Fleishman knew the assignment would be dangerous. Yet he saw no reason why he shouldn’t take his bride along. He could rent an apartment and the stay in Detroit could be pleasant for both of them as long as business was separated from their home life.
This wasn’t an era for Fleishman or anyone else to be surprised over reports of graft and corruption in law enforcement. The papers were full of stories of prohibition agents and other officers being involved with gangsters in liquor smuggling. If Congress wasn’t ordering an investigation of a breakdown in law enforcement, others were. Bootlegging and racketeering had grown to be a multi-million-dollar industry. It was hardly surprising that an underpaid police officer was tempted when he could make $100 merely by looking the other way while a cargo of liquor was being unloaded.

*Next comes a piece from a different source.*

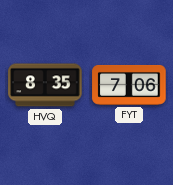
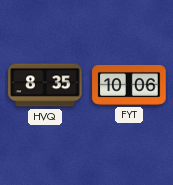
FYT: 7:06 -> 10:06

There were times when Fleishman and his fellow agents were not proud of their agency. But the Customs Service was by no means the only enforcement agency tainted by crooks and weaklings. There was corruption rampant throughout the United States. The Federal government itself was only beginning to recover from the shocking scandals in the administration of President Harding. It was all a part of the revolution in manners and morals which had swept the country after the close of World War I. It seemed after the war that the vast majority of the citizens of the United States were eager for prohibition. Congress had voted overwhelmingly for the Nineteenth Amendment to establish prohibition throughout the United States. The dry forces had easily won ratification of the amendment when it was placed before the various states.
Then came the revolt. As soon as Congress passed the Volstead Act, to enforce the prohibition amendment, the country developed a prodigious thirst. Bootlegging became one of the country’s major industries. Revenue from the sale of illegal whiskey provided mobsters with unbelievably rich treasuries. It made millionaires out of bums. The gangsters were better armed, better disciplined, and better organized than the average law enforcement agency throughout the country. The cynicism of the period was summed up by Franklin P. Adams, who wrote in the New York World:
Prohibition is an awful flop.
We like it.
It can’t stop what it’s meant to stop.
We like it.
It’s left a trail of graft and slime,
It’s filled our land with vice and crime.